Work order ▸
Every record that follows should be written out word for word; the pictures stay out.
--------------------------------
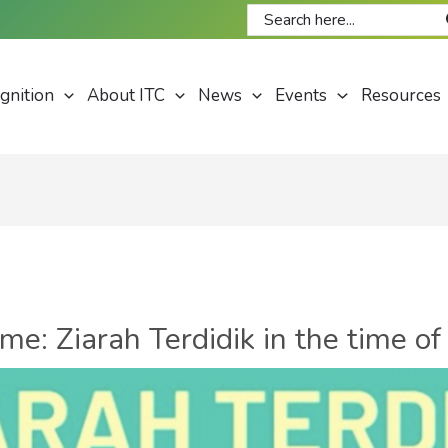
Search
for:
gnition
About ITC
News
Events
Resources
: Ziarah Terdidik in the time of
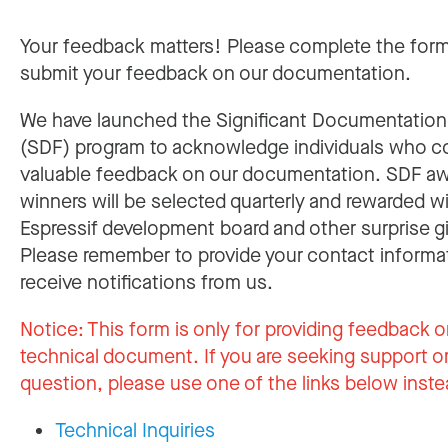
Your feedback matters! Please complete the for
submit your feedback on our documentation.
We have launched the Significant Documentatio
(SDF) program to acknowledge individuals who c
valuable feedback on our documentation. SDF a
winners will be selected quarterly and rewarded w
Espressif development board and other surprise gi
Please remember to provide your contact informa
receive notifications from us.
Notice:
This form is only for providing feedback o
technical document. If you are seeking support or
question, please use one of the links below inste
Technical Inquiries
--------------------------------
Response to the exercise ▸
Search
for:
gnition
About ITC
News
Events
Resources
: Ziarah Terdidik in the time of
Your feedback matters! Please complete the for
submit your feedback on our documentation.
We have launched the Significant Documentatio
(SDF) program to acknowledge individuals who c
valuable feedback on our documentation. SDF a
winners will be selected quarterly and rewarded w
Espressif development board and other surprise gi
Please remember to provide your contact informa
receive notifications from us.
Notice:
This form is only for providing feedback o
technical document. If you are seeking support or
question, please use one of the links below inste
Technical Inquiries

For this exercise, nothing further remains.